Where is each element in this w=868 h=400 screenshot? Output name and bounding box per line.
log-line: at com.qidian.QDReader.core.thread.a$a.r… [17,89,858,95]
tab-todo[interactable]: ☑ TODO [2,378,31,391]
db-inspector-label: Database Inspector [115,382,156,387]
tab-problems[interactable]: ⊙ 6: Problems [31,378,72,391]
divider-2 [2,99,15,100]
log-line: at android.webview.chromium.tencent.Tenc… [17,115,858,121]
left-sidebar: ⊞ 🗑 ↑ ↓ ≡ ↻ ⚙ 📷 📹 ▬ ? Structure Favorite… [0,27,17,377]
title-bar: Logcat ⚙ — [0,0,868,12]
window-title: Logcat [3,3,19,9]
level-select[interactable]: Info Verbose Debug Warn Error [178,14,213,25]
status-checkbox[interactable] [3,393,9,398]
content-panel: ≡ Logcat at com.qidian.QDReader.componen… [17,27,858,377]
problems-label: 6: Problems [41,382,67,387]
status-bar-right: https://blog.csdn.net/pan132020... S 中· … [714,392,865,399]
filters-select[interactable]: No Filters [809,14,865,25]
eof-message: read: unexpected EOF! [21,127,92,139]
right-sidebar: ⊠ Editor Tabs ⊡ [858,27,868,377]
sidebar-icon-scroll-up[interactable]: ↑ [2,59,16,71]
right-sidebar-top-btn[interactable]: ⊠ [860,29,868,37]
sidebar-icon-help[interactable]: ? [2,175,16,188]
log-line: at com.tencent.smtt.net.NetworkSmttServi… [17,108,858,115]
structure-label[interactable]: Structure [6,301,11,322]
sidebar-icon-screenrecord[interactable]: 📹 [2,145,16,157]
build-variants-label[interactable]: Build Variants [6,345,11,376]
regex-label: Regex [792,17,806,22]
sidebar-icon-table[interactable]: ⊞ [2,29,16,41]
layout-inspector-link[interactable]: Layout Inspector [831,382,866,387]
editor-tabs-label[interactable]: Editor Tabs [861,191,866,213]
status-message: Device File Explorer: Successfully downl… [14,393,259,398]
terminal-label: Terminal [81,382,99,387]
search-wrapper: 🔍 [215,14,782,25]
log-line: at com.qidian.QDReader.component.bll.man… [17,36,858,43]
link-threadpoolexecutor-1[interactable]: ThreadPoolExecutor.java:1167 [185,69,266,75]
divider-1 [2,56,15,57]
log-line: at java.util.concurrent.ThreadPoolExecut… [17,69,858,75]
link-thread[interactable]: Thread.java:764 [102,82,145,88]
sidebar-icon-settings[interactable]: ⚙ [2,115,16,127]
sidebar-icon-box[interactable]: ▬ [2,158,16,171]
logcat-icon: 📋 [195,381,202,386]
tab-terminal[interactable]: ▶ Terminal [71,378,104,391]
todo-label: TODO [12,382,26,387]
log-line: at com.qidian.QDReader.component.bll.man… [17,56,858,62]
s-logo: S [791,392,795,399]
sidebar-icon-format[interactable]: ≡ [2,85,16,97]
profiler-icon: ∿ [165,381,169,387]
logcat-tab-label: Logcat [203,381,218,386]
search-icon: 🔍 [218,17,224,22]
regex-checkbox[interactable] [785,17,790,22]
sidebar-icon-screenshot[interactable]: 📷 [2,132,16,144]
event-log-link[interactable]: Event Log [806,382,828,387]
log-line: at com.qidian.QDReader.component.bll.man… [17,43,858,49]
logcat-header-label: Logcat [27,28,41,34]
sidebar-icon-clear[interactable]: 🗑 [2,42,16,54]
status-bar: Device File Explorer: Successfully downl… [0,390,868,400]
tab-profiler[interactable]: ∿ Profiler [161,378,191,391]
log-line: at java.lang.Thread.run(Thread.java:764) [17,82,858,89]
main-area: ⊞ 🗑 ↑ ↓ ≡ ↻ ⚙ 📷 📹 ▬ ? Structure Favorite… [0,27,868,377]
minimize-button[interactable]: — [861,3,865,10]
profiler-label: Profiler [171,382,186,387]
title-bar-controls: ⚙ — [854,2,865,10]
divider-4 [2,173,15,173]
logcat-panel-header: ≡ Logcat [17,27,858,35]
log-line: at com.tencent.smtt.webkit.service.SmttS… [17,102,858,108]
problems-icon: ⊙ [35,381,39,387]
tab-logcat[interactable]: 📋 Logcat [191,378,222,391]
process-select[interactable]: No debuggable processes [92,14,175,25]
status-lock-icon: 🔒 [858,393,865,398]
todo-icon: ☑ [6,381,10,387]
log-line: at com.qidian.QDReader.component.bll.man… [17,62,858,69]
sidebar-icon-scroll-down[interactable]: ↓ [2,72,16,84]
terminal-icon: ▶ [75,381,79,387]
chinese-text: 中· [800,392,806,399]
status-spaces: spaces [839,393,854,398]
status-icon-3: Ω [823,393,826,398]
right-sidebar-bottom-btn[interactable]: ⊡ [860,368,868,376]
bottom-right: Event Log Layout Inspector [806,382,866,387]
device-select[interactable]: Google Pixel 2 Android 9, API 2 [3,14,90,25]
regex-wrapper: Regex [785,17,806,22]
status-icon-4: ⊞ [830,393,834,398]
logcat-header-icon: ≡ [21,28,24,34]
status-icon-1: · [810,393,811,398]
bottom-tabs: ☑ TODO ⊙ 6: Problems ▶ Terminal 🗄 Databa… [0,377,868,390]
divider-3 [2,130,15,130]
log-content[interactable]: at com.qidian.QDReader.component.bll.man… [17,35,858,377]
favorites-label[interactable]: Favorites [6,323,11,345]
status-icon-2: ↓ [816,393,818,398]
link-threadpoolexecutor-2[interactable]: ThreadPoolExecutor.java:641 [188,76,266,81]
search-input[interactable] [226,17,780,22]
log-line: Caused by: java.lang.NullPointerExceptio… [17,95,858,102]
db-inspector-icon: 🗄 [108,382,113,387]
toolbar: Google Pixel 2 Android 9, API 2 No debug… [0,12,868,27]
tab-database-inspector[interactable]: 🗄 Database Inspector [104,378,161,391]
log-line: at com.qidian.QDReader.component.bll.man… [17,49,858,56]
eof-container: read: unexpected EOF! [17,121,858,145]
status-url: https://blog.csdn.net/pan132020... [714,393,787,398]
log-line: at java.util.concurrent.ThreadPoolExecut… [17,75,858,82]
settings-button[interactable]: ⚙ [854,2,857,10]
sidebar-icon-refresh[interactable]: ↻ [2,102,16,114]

━━━━━━━━━━

WORK ORDER
Go through the listing and say how many lines contain the string "bottom", offering only the number.

FINAL ANSWER
3